Japanese film director and photographer (1929–2009)

Kōichi Saitō (斎藤 耕一, Saitō Kōichi) was a Japanese film director and photographer.

==Career==
Born in Tokyo, Saitō started studying at Rikkyo University but ended up graduating from the Tokyo College of Photography (currently Tokyo Polytechnic University). He was initially a movie stills photographer at Nikkatsu before launching his own production company, Saito Productions, and directing his first film, Sasayaki no Jō, "a low-budget, independent film with a visual flair that earned comparisons with Claude Lelouch and with Richard Lester’s Beatles films, including A Hard Day’s Night". Some of his first films were youth movies featuring Group Sounds music. He came to prominence in the early 1970s with a series of movies about young people escaping to or searching for their identity in the countryside. He won the best director award at the 1972 Mainichi Film Awards.

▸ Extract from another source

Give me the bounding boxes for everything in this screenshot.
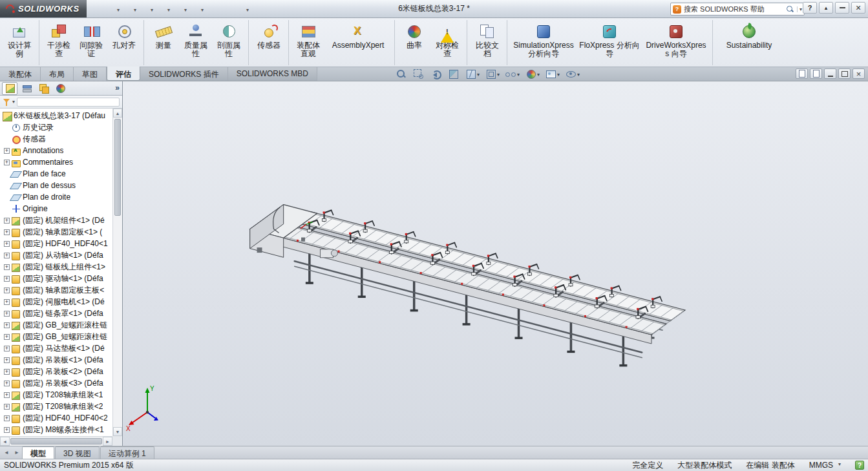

His Tsugaru Jongarabushi was selected the best film of 1973 in the Kinema Junpo poll of critics. Saitō continued directing into his seventies and also made some documentaries. He was awarded the Order of the Rising Sun (4th Class, Gold Rays with Rosette) in 2000.

==Selected filmography==

- Sasayaki no Jō (1967)
- Chiisana sunakku (1968)
- Yakusoku (1972; The Rendezvous)
- Tabi no omosa (1972)
- Tsugaru jongarabushi (1973; Tsugaru Folk Song)
- Yadonashi (1974; The Homeless)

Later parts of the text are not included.